In the case of maximizing the yearly contribution of a 401k and an IRA, I decided to compare doing Roth vs. doing traditional and then investing the difference outside the retirement accounts. Given constant 8% returns, no difference in tax rates, etc. It appears the additional tax protections of the Roth will account for an additional $78k of spending power at retirement (2014 dollars). This assumes the investments are turned over every 2 years. Of course, that number would be less if it was 4 years instead of 2, but I didn’t built it in a way where it’s easy to change that variable (derp derp).
That the total tax for the roth is so much lower than the total tax for the traditional simply reflects that at the moment you pay the Roth tax upfront, you’re also paying the opportunity cost of not investing that money. Whereas w/ the Traditional you get to invest that money… so at the end you end up with a bigger lump (which is then taxed to hell all at once).
Verdict: If you have the money (e.g. you’re investing enough outside this to have a down payment on a house), do the Roth. But be aware that your gain is only like 6% and it means having less financial flexibility in those 30 years (since all the money is locked in the retirement fund).
Recently I’ve been reading some new blogs on early retirement. They emphasize aggregating money and reducing living expenses.

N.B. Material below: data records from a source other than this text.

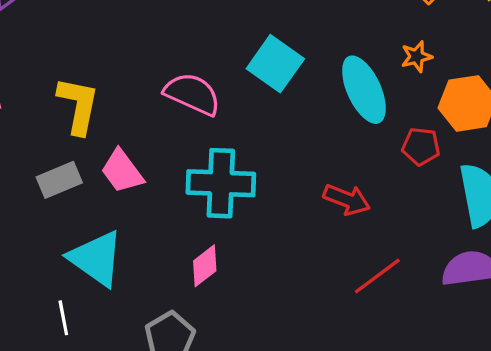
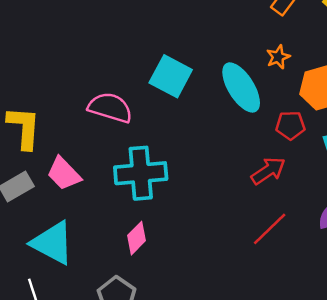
red arrow: (347, 199) -> (268, 171), moved, turned -48

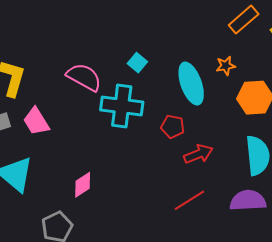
cyan square: (171, 76) -> (137, 63), size x0.6
red pentagon: (290, 125) -> (173, 127), moved
cyan cross: (141, 173) -> (122, 106), moved

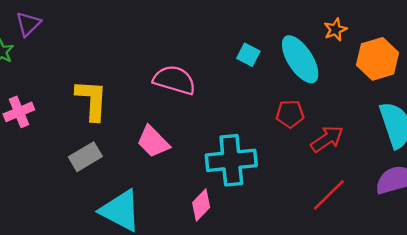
cyan square: (137, 63) -> (248, 55), moved
cyan cross: (122, 106) -> (231, 160), moved
pink trapezoid: (36, 121) -> (153, 142), moved

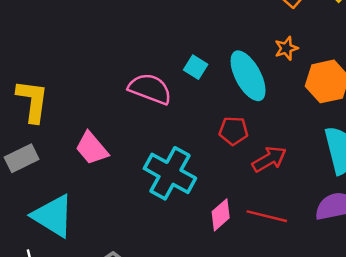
pink semicircle: (174, 80) -> (150, 89), moved
cyan cross: (231, 160) -> (170, 173), turned 30
red line: (329, 195) -> (267, 216), turned 54
pink diamond: (201, 205) -> (221, 215), moved

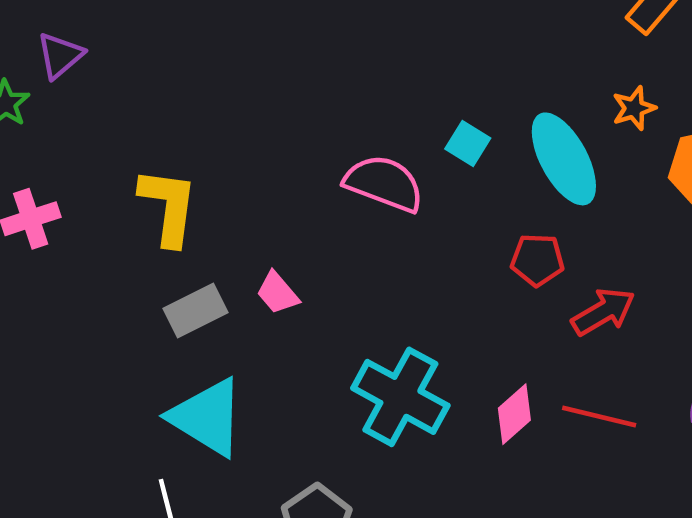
pink trapezoid: (92, 148) -> (278, 293), size x0.7
gray rectangle: (22, 158) -> (196, 311), moved
cyan cross: (170, 173) -> (400, 397), moved

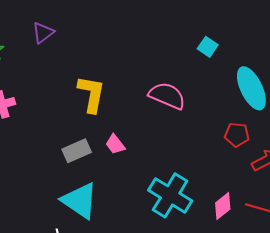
purple triangle: (60, 55) -> (43, 33), moved
cyan square: (468, 143) -> (208, 47), moved
yellow L-shape: (168, 206) -> (91, 94), moved

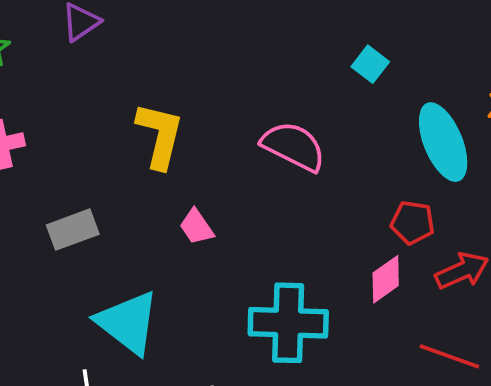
gray rectangle: (77, 151) -> (73, 230), moved
cyan cross: (170, 195) -> (288, 323), turned -33
pink diamond: (223, 206) -> (386, 279), moved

The extremity makes them more interesting than reading the same boring Dave Ramsey stuff over and over again. These people are dynamic, gaming Obamacare, people making their own soap, people fixing their own appliances, living out of an RV, etc. While I can’t say I’m sold on their lifestyle yet, I know from my yearly camping experiences that I’m perfectly happy camping… so I’m not ready to discount them either. As an experiment, I’ve crunched some numbers to see the range of my net worth in 10 years.
Current Level of Sacrifice (includes paid off condo at the end, ~$400k):
Ultimate Sacrifice (Sell everything and live in an RV for 10 years):
so we’re looking at like $1.76M and no condo or yo-yo collection (extreme) or $883k + $400k condo + yo-yo collection. A swing of about $477k minus a yo-yo collection. That’s not a small amount of money, but is ~$400k a year worth (beat down a little by inflation) worth the discomfort an RV would cause (what about the freedom an RV would give?)?
I’m not sure yet. My biggest immediate concern is that I don’t know the nearest place I could park an RV w/ electricity and water to my job. I should probably write a post detailing my concerns. Happily though, I’m a millionaire in either case.
I don’t know when the economy will go down again. Or when a company might lay me off. But I know that it’s definitely going to happen again in my lifetime, and when it does happen I’ll need some money. Save save save.
Research Research Research. You find successful people. You find old people. Some of them may be failing… but it’s hard to know. These people have a head start, that’s clear. At some point you just have to start running… if you don’t run, it’s impossible to catch up. But you don’t want to enter a fight where the numbers will just never make sense. Hard to know sometimes what is calculable vs. flexible. What’s clear is, I have to start building something. Even if it isn’t efficient. Even if I don’t know what the competitive advantage is going to end up being. It’s like riding a bike. You have to at least get the motions down even if you know you’re not Tour De France material yet.
Geez. 30% of the business for only $75k? What a steal…
Maybe I can get something weird going like “Coffee and Financial Planning”
$34,500 outside of retirement accounts ($50k). $36,500 if you count the Dec. 31 paycheck (I don’t, really). My goal was $40k but I missed it. I broke up with my girlfriend and September and then got a bit lazy / sad / retail therapy, missing $1600 in contributions and withdrawing some money for property taxes and a vacation next year (Vietnam flight). Condo worth about $340k with $111k still owed. Not too shabby. Laziness realized, I’ve hopped back on the budget train, and 2015 has a plan… Or at least a spreadsheet showing my options.
I refinanced the condo to a 10 year fixed! I worked an extra job for a while.
My company is doing a 401k in 2015, and I can pick a Roth. So if I max a backdoor Roth IRA at $5500 and the Roth 401k at $18000 then that leaves only about $25k for paying off the condo. At that rate, setting aside $4k a month like in 2014, it would take until Jan. 2018 to pay off the condo… But I’d have a much more balanced financial position than if I shoved all my money into real estate just to be rid of B of A faster. And the tax free retirement money is better in the long run… and I can’t make up the amount later… An extra $1000 a month would accelerate the whole plan by about a year. That should be doable if I can earn more income. More on that later.
The $7k from the consulting shows that I should be ableto get some income. I should probably try selling expensive items. Something that requires a little intelligence to describe properly… But I really do like coffee… We will see.
I started this May 17 with $12k. I now have triple that. If all goes according to plan, by this time next year I’ll have more like 5 times that, $60k (after retirement takeouts… and $100k of debt remaining). I should do something at the 1 year mark to celebrate. I should have $55k by then.
Recently I’ve been reading more about Dave Ramsey’s attitude toward the poor… And I think I need to develop an opinion on it.